Nos infindáveis e desertos corredores, nova dúvida, uma placa com os números dos portões e outra logo abaixo indicava Terminal 2 na mesma direção. Era o meu portão, mas seria no Terminal 1, que era o meu? Tudo muito grande, muito novo e muito deserto. Voltei para perguntar e vi que a dúvida era muito freqüente, alguma coisa errada na sinalização.
Mais tarde, admirei a minha filha, que fez esse mesmo trajeto na semana seguinte, a caminho do Londres, onde iríamos nos encontrar. Teve dúvida mas foi em frente, sozinha, pelos mesmos desertos corredores, sem perguntar a ninguém. Ah, benditas as certezas dos jovens! Ela chegou e ficou em seu portão deserto, e um tempo depois começaram a chegar todos os brasileirinhos, quem sabe, alguns espinafrados como eu fui.
Mania que jornalista tem de perguntar!
Voltando à minha atribulada conexão, vi que tinha tempo para um café! O cardápio trazia: “Carioca – chá com limão”. Perguntei que chá seria, e a atendente me respondeu, ríspida: não é chá, apenas água quente e uma rodela de limão.
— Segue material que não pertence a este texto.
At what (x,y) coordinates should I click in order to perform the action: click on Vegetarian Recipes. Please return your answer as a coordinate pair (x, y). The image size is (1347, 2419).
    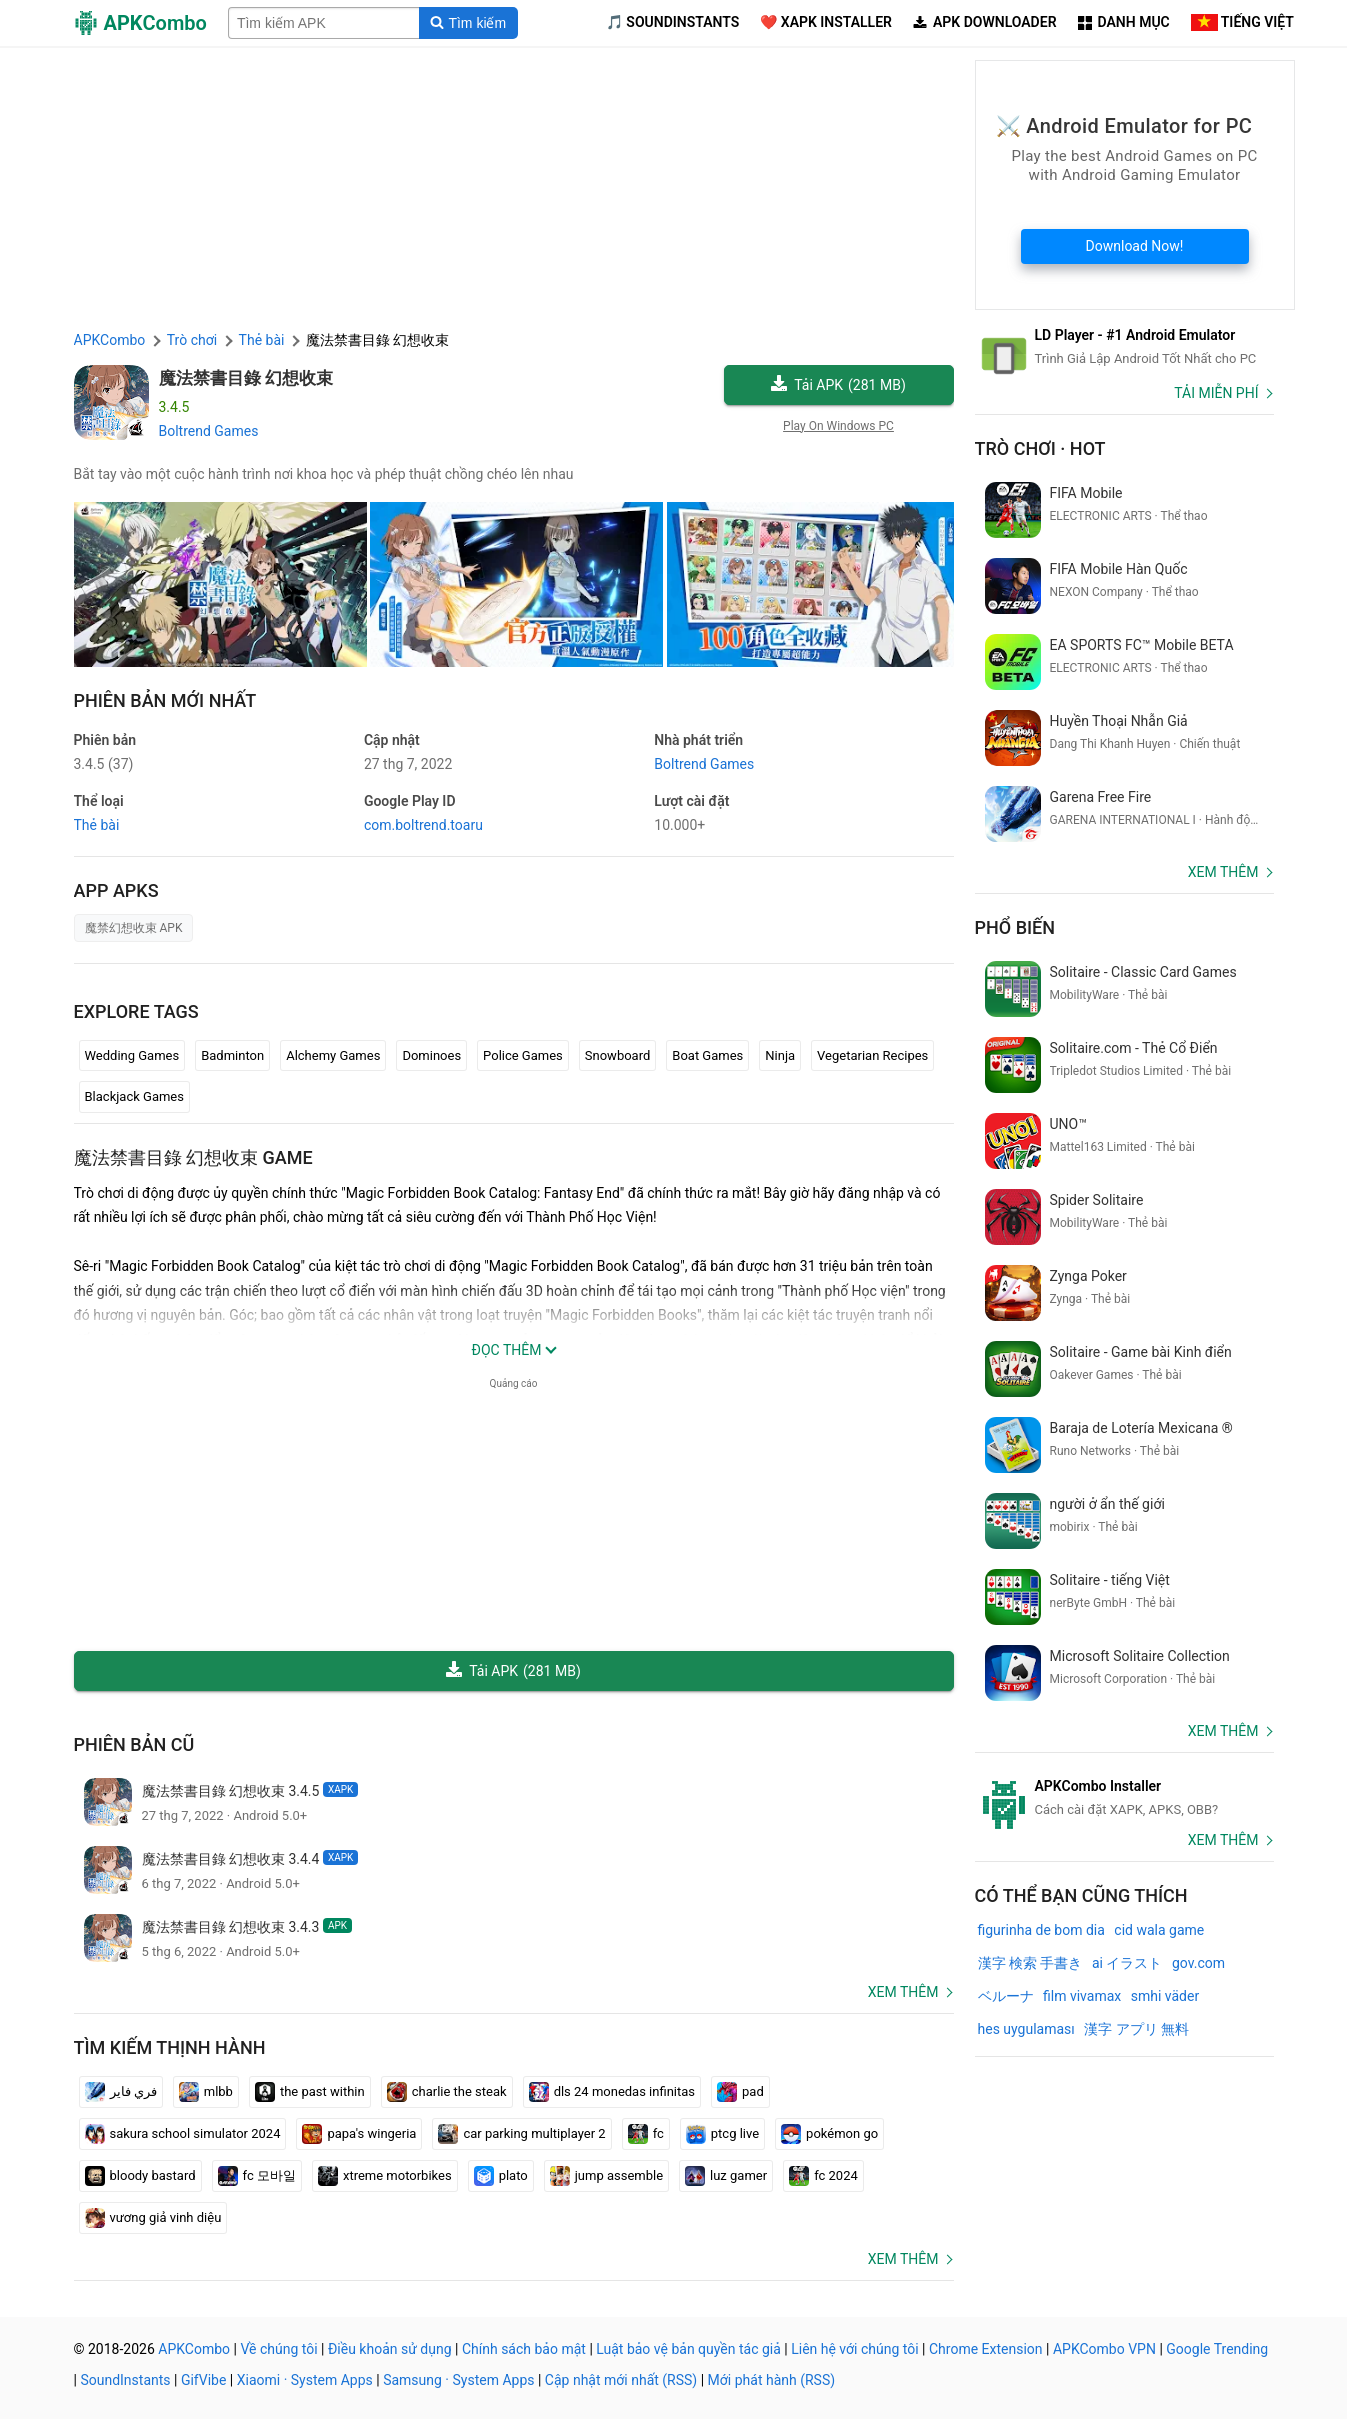
    Looking at the image, I should click on (872, 1055).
Deixei essa estranha carioquice de lado e esperei a minha vez. A senhora na minha frente na fila (só havia nós duas ali) perguntou se seria possível pingar um pouco de leite no café que tinha pago. O preço não seria o problema, ela ouviu a descompostura por outro motivo. – “A senhora deveria ter explicado isso ao pedir o café. Se cá uma fila houvesse, a senhora estaria aí a causar atrasos!”. Ela respondeu risonha, com humor de férias: -“Desculpe, errar é humano!” Escaldada, perguntei já ao pagar se seria possível pingar um pouco de leite, etc...já tinha levado o meu pito do dia.
Não sei o que os mordeu. Arriscaria dizer que não gostam do sotaque. Ou quem sabe descontam seus problemas nos brasileiros porque falam a língua? Será o troco pelo frequentemente deseducado comportamento brasileiro, que conhecemos tão bem? Gostaria mesmo de saber. Talvez uma economia mais forte melhorasse o humor por ali. Ou quem sabe o fato de já terem sido donos de meio mundo, com tanta valentia, tenha endurecido alguma coisa ali para sempre? Bem, mesmo não querendo generalizar, compreendi um pouco melhor a minha avozinha por abandonar tão radicalmente a cidadania lusa e abraçar com tanta alegria essa terra tropical.
Fui feliz há alguns anos numa rápida passagem por Lisboa, Sintra e Cascais. Foi bom e ainda pode ser, mas o projeto de férias em Portugal foi adiado sine die. Fiquemos, pois, com os doces maravilhosos, a doçura da poesia e a sólida literatura lusa. Gosto do Sul, e, por falar nissso, também do Mercosul, lembrado na capa do meu passaporte azul.